> _What the task requires_: Output range, inclusive: from the line containing "You are a GUI" to the line containing "The image size is (1932, 1920).". Restate those lines from the data below word for word and only those.

+++

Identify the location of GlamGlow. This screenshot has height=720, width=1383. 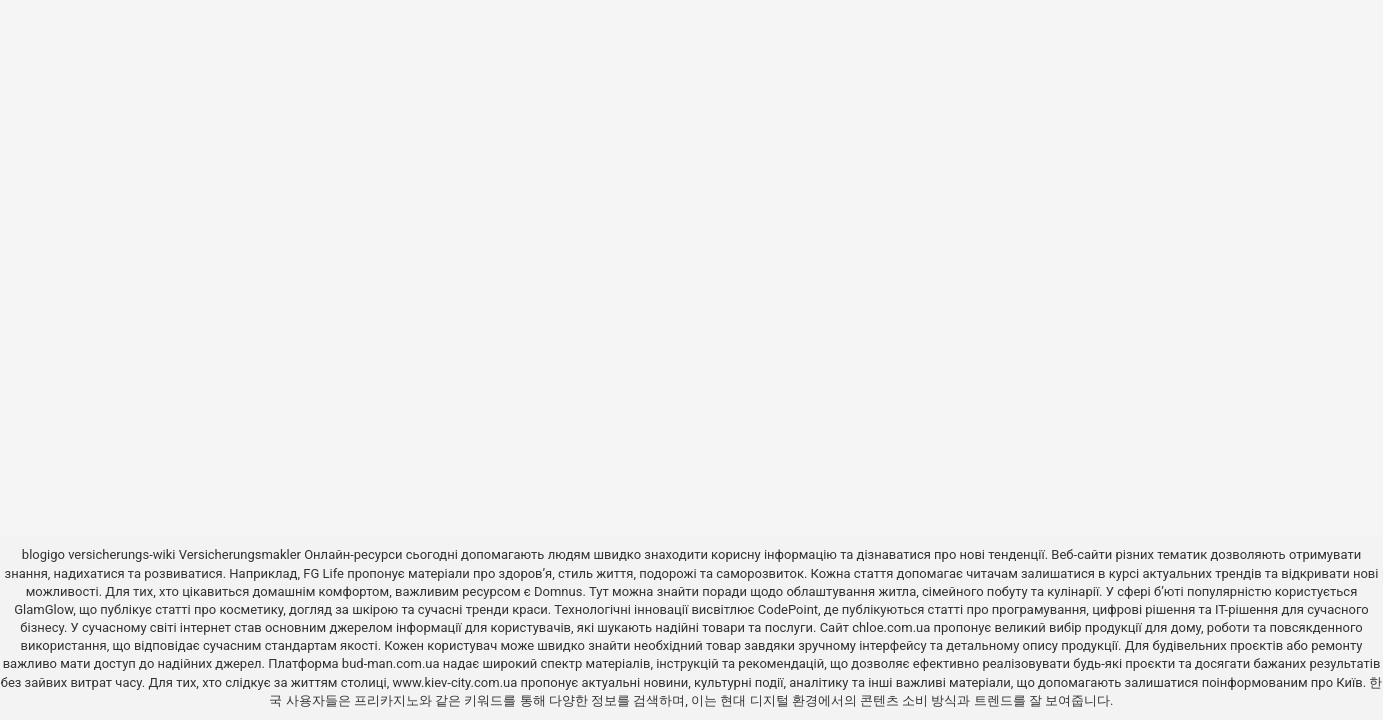
(43, 609).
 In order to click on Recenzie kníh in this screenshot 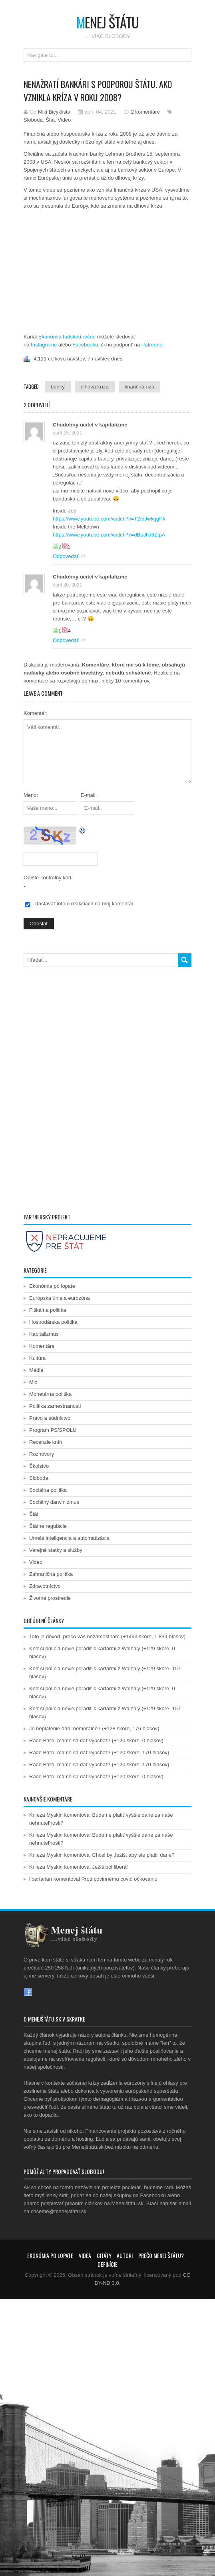, I will do `click(45, 1442)`.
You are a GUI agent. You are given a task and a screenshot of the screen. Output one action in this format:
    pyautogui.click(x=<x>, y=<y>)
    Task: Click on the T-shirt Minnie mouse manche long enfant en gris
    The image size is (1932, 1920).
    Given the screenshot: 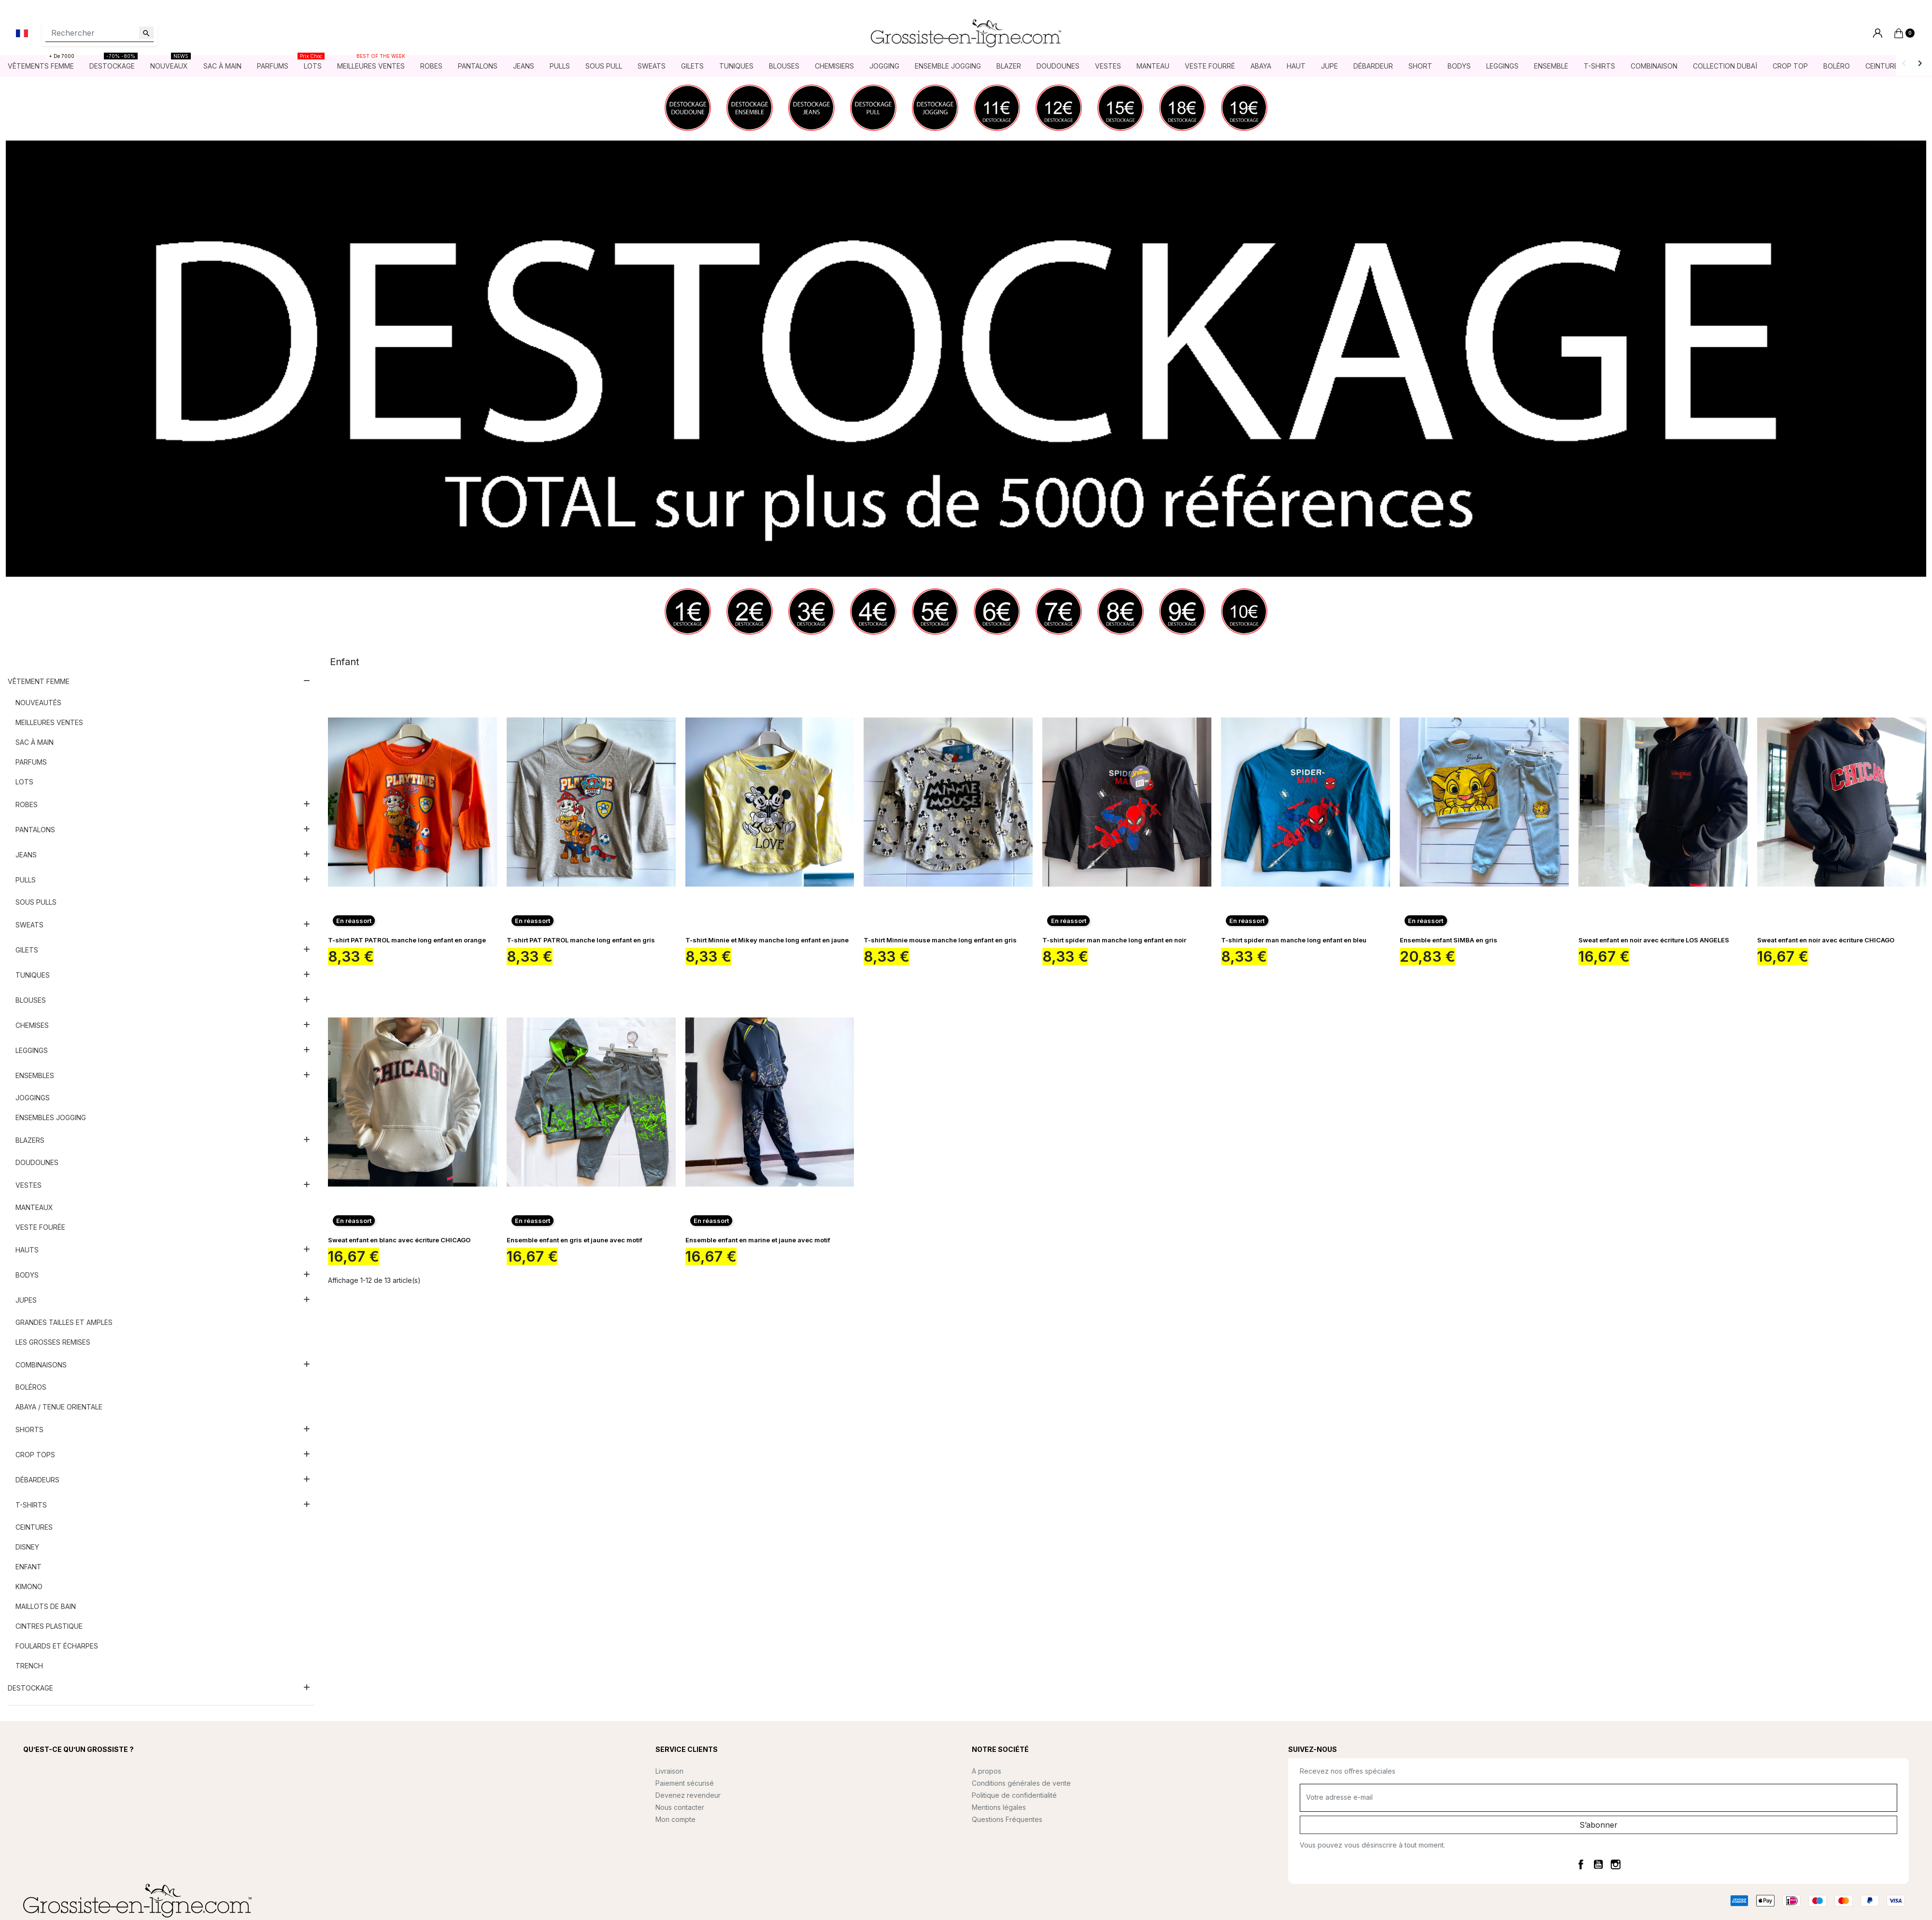 What is the action you would take?
    pyautogui.click(x=940, y=940)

+++

> _Exercise answer_:
You are a GUI agent. You are given a task and a screenshot of the screen. Output one action in this format:
    pyautogui.click(x=<x>, y=<y>)
    Task: Click on the T-shirt Minnie mouse manche long enfant en gris
    The image size is (1932, 1920).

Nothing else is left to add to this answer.